The summer transfer season has yet to kick into full gear but Liverpool has already completed its most important bit of business this offseason. Brendan Rodgers’ contract extension at Liverpool may not come as much of a surprise to fans. Understandably, a manager signing an extension is not nearly as exciting as the club welcoming in a new player. However Rodgers’ long-term contract brings with it both a sense of direction and stability that cannot be undermined.
One only has to look at the scenes following Liverpool’s 3-3 draw with Crystal Palace to see how far the Reds have progressed under Rodgers. Steven Gerrard’s look of dejection and Luis Suarez’s uncontrollable tears signaled disappointment of the highest order. Regardless of its capitulation against Chelsea and then Palace, Liverpool was actually top of the league with one game to go as the players walked off the field that night.
Rewind back to the scenes following Rodgers’ first Premier League game in charge of the Merseyside outfit. The likes of Suarez and Gerrard looked similarly disappointed, albeit to a lesser degree, as they trudged off the field at the Hawthorns. The Reds, having finished the previous 2011-2012 season in an underwhelming 8th place, had just been trounced 3-0 by West Bromwich Albion.
The prominent change in expectation from that horrid day at the Hawthorns to the more recent match against Crystal Palace is Rodgers’ doing. The Northern Irishman’s ability to adapt both playing style and team formation is well documented and rightly praised. However, it is Rodgers’ ruthlessness that has accelerated Liverpool’s rise from mid-table mediocrity to within touching distance of the Premier League crown.

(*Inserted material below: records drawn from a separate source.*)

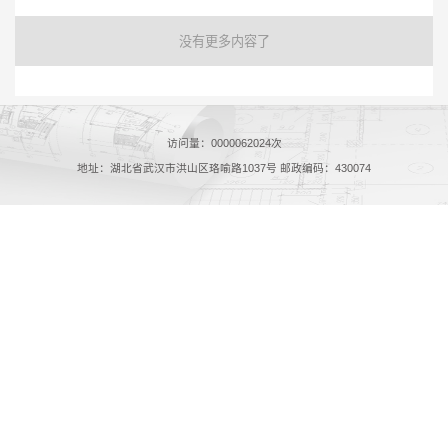
没有更多内容了
访问量：
0000062024
次
地址：湖北省武汉市洪山区珞喻路1037号 邮政编码：430074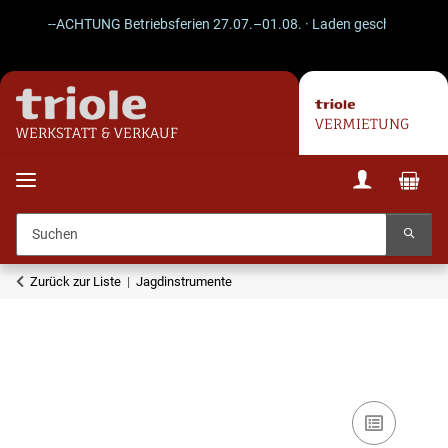
--ACHTUNG Betriebsferien 27.07.–01.08. · Laden geschlossen · Vers
VERMIETUNG
WERKSTATT & VERKAUF
Zurück zur Liste
Jagdinstrumente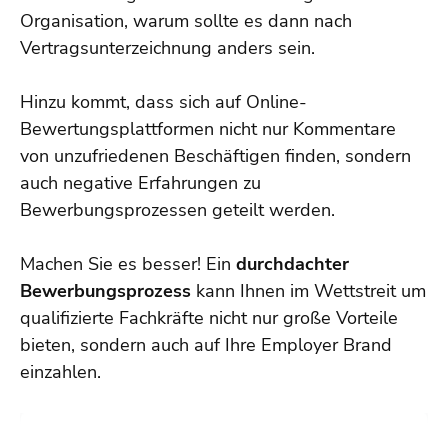
Organisation, warum sollte es dann nach
Vertragsunterzeichnung anders sein.
Hinzu kommt, dass sich auf Online-
Bewertungsplattformen nicht nur Kommentare
von unzufriedenen Beschäftigen finden, sondern
auch negative Erfahrungen zu
Bewerbungsprozessen geteilt werden.
Machen Sie es besser! Ein
durchdachter
Bewerbungsprozess
kann Ihnen im Wettstreit um
qualifizierte Fachkräfte nicht nur große Vorteile
bieten, sondern auch auf Ihre Employer Brand
einzahlen.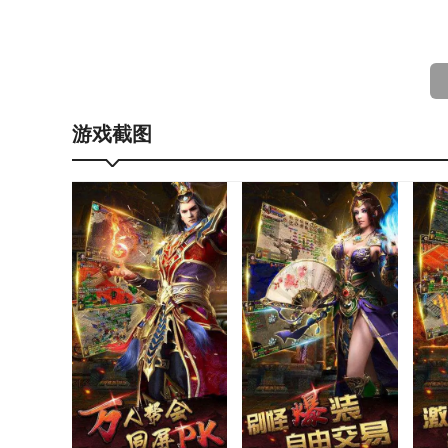
传奇游戏微变版亮点
1、超多技能可以让你随意搭配，拒绝千篇一律的单调
游戏截图
2、紧张刺激的战场，非常自由的探索模式，激烈的P
3、与兄弟一起来开黑，全天开放世界地图，玩家随
4、游戏非常适合散人或者上班族，不需要耗时，晚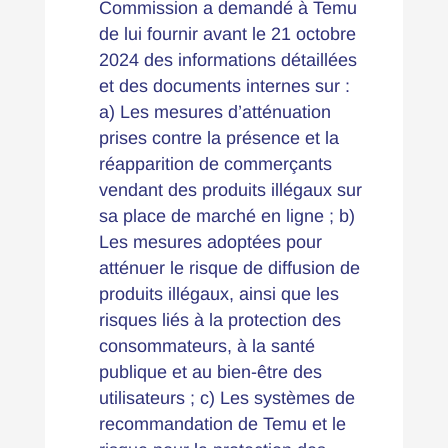
Commission a demandé à Temu
de lui fournir avant le 21 octobre
2024 des informations détaillées
et des documents internes sur :
a) Les mesures d’atténuation
prises contre la présence et la
réapparition de commerçants
vendant des produits illégaux sur
sa place de marché en ligne ; b)
Les mesures adoptées pour
atténuer le risque de diffusion de
produits illégaux, ainsi que les
risques liés à la protection des
consommateurs, à la santé
publique et au bien-être des
utilisateurs ; c) Les systèmes de
recommandation de Temu et le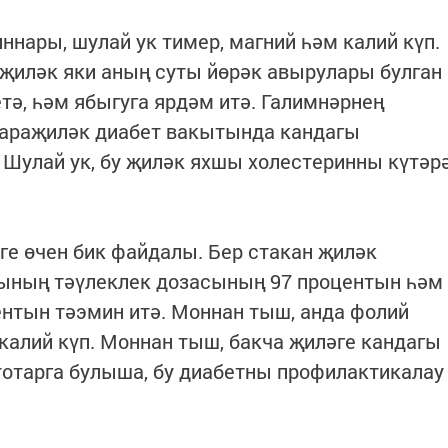
ннары, шулай ук тимер, магний һәм калий күп.
 җиләк яки аның суты йөрәк авырулары булган
ә, һәм ябыгуга ярдәм итә. Галимнәрнең
караҗиләк диабет вакытында кандагы
 Шулай ук, бу җиләк яхшы холестеринны күтәр
ге өчен бик файдалы. Бер стакан җиләк
нының тәүлеклек дозасының 97 процентын һәм
нтын тәэмин итә. Моннан тыш, анда фолий
калий күп. Моннан тыш, бакча җиләге кандагы
отарга булыша, бу диабетны профилактикалау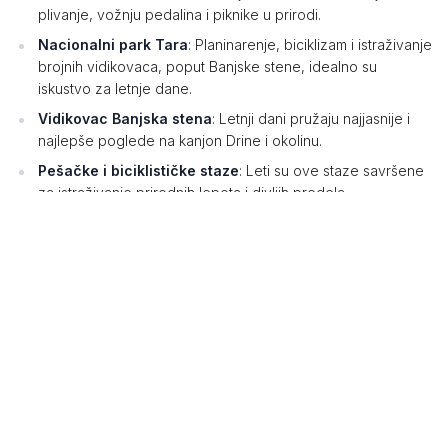
plivanje, vožnju pedalina i piknike u prirodi.
Nacionalni park Tara
: Planinarenje, biciklizam i istraživanje
brojnih vidikovaca, poput Banjske stene, idealno su
iskustvo za letnje dane.
Vidikovac Banjska stena
: Letnji dani pružaju najjasnije i
najlepše poglede na kanjon Drine i okolinu.
Pešačke i biciklističke staze
: Leti su ove staze savršene
za istraživanje prirodnih lepota i divljih predela.
Zimi:
Bajina Bašta tokom zime postaje prava planinska bajka,
sa snežnim pejzažima i mirnim ambijentom. Evo predloga šta
posetiti:
Zimski sportovi na Tari
: Tara zimi postaje raj za ljubitelje
skijanja, sankanja i drugih zimskih sportova.
Planinarske ture po snežnim stazama
: Istražite zimsku
čaroliju kroz vođene ture koje otkrivaju lepotu Tare.
Manastir Rača
: Tokom zime, mir i tišina ovog duhovnog
mesta posebno dolaze do izražaja.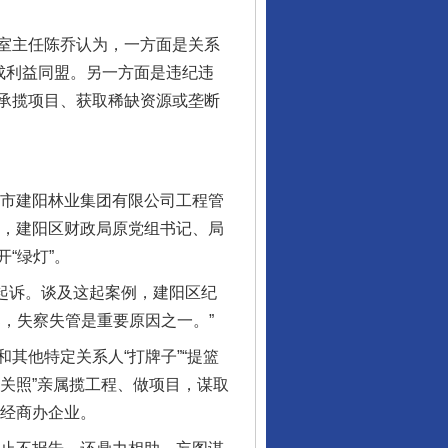
室主任陈乔认为，一方面是关系
成利益同盟。另一方面是违纪违
承揽项目、获取稀缺资源或垄断
市建阳林业集团有限公司工程管
亲，建阳区财政局原党组书记、局
“绿灯”。
起诉。谈及这起案例，建阳区纪
，失察失管是重要原因之一。”
他特定关系人“打牌子”“提篮
“关照”亲属揽工程、做项目，谋取
规经商办企业。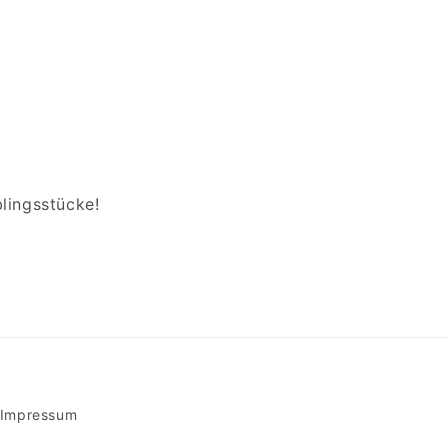
lingsstücke!
Impressum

The days of a side reliant on Charlie Adam and Stewart Downing for attacking impetus are a distant memory thanks to Rodgers. The former Swansea City manager was quick to loan out or completely offload underperforming big money signings that Kenny Dalglish insisted on starting.
Moreover, Rodgers has not been shy in benching and loaning out his own signings. After disappointing early, Joe Allen and Fabio Borini have found themselves on the bench and on loan respectively for large chunks of their Liverpool careers. Rodgers’ ruthlessness places greater accountability on players for their performances and likewise provides incentive for youngsters like Raheem Sterling and Jon Flanagan to impress their way into the starting eleven.
However, the greatest exhibition of Rodgers’ no-nonsense approach has been off the pitch. Few Liverpool fans will forget the transfer speculation surrounding Luis Suarez last summer. Though the situation reminded many of the Fernando Torres ordeal, Rodgers and Liverpool’s owners ensured that the end result would be different. While Dalglish famously claimed following Torres’ departure that the, “Football club is more important than any individual,” Rodgers’ insistence on holding onto a “want away” Suarez was an admission of the club’s dependence on its star striker. Simply put, Liverpool needed Suarez more than Suarez needed Liverpool. Rodgers knew that without the attraction of Champions League football, replacing a talent like Suarez would’ve been impossible. Roughly one year and 31 Premier League goals later, Rodgers’ decision to remain firm with his best player seems vindicated.
Having signed a new long-term deal, Rodgers will know where both he and his side must improve. Daniel Sturridge and Philippe Coutinho’s immediate impact following their arrival in January 2013 has masked many of Rodgers’ failings in the transfer market. Questions remain about big money signings such as Mamadou Sakho, Joe Allen, and Fabio Borini. Additionally, Rodgers must improve his side’s leaky defense, which conceded an alarming 50 goals this season.
The arrival of new players at Anfield this summer will inevitably overshadow Rodger’s contract extension. And yet, maybe that is the way it should be. After a Tottenham-esque period that saw Roy Hodgson and Dalglish come and go, Liverpool fans will welcome a summer where they do not have to acclimate to a new boss. For the first time in long time, there is unanimous support for a Liverpool manager. He may not be nutmegging defenders on a weekly basis or performing wacky goal celebrations, but Rodgers is steering the Liverpool ship in the right direction.